(tutorial-user-defined-sg-2d-cross-section)=
# Cross-section with arbitrary shape (2D SG)

## Steps

### Step 1: Set work directory

**Menu** > **File** > **Set Work Directory...**.
Select the directory where you want to put all related files, .cae, .inp, .sc, etc.


### Step 2: Create materials

Create two materials, "Material-1" and "Material-2", with arbitrary material properties.


### Step 3: Create composite sections

User can create layups using functions described in section 3.3, or using Abaqus’s own functions by hand, which is described below.

**Module** > **Property** > **Create Section**.
Create three **Solid** > **Composite** sections, "Layup-1", "Layup-2" and "Layup-3", with the following configs.
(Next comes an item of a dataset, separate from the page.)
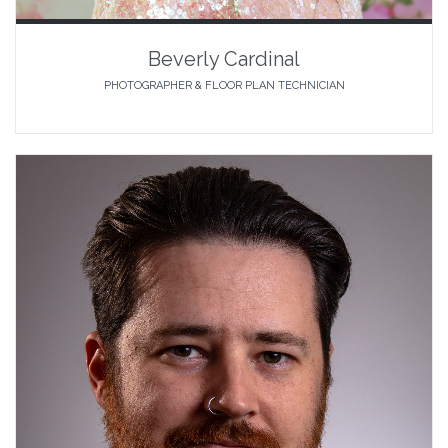
Beverly Cardinal
PHOTOGRAPHER & FLOOR PLAN TECHNICIAN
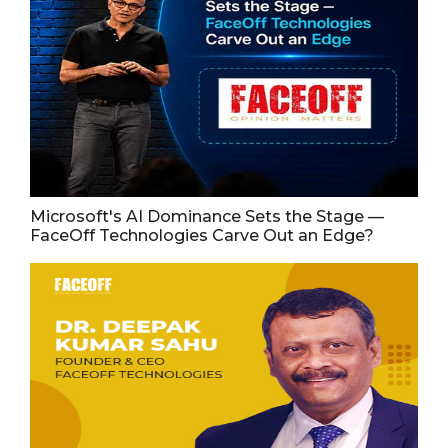
Microsoft's AI Dominance Sets the Stage —
FaceOff Technologies Carve Out an Edge?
```{figure} /_static/images/cs-any-edit-comp-solid-section-layup-1.png
:align: center

Composite section Layup-1.
```

```{figure} /_static/images/cs-any-edit-comp-solid-section-layup-2.png
:align: center

Composite section Layup-2.
```

```{figure} /_static/images/cs-any-edit-comp-solid-section-layup-3.png
:align: center

Composite section Layup-3.
```

Note here that the thickness of each layer should be actual thickness instead of relative thickness.
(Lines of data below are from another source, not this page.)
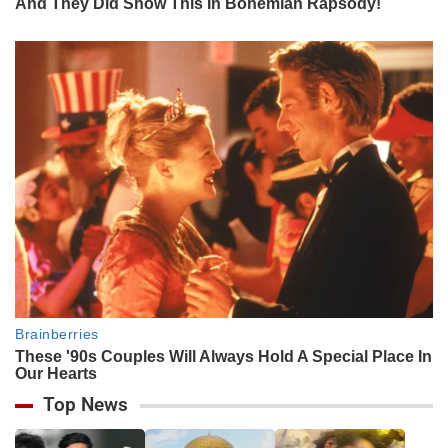
Top News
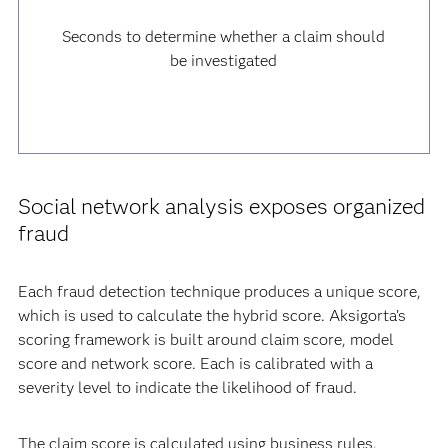
Seconds to determine whether a claim should
be investigated
Social network analysis exposes organized
fraud
Each fraud detection technique produces a unique score,
which is used to calculate the hybrid score. Aksigorta’s
scoring framework is built around claim score, model
score and network score. Each is calibrated with a
severity level to indicate the likelihood of fraud.
The claim score is calculated using business rules.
### Step 4: Draw the general shape

According to the coordinates convention in SwiftComp, the X-axis is along the beam reference line and the cross-section is in the Y-Z plane.
Thus we need to first set our workplane to Y-Z plane.
Click **Work plane** ![](../../../../assets/icons/sc_wp_small.png), give a **New Part Name**, and select **2D** as the **SG Dimension**.
Click **OK**.

```{figure} /_static/images/cs-any-set-sketch-plane-db.png
:align: center

Set work plane.
```

```{figure} /_static/images/cs-any-sketch-plane.png
:align: center

After setting the work plane.
```

In **Module** > **Part**, click **Create Shell: Planar**, following the prompt, select the datum plane and the datum axis.

Sketch the shape shown below, with dimensions marked in the figure.

```{figure} /_static/images/cs-any-sketch.png
:align: center

Sketch the geometry.
```

Click **Done**, then the part will be generated.

Next we need to divide this part into four segments.
Use **Partition Face: Sketch** to create the four segments as shown below.

```{figure} /_static/images/cs-any-geo-general.png
:align: center

Partition the geometry.
```


### Step 5: Assign layups

First we will assign the layup for the top segment.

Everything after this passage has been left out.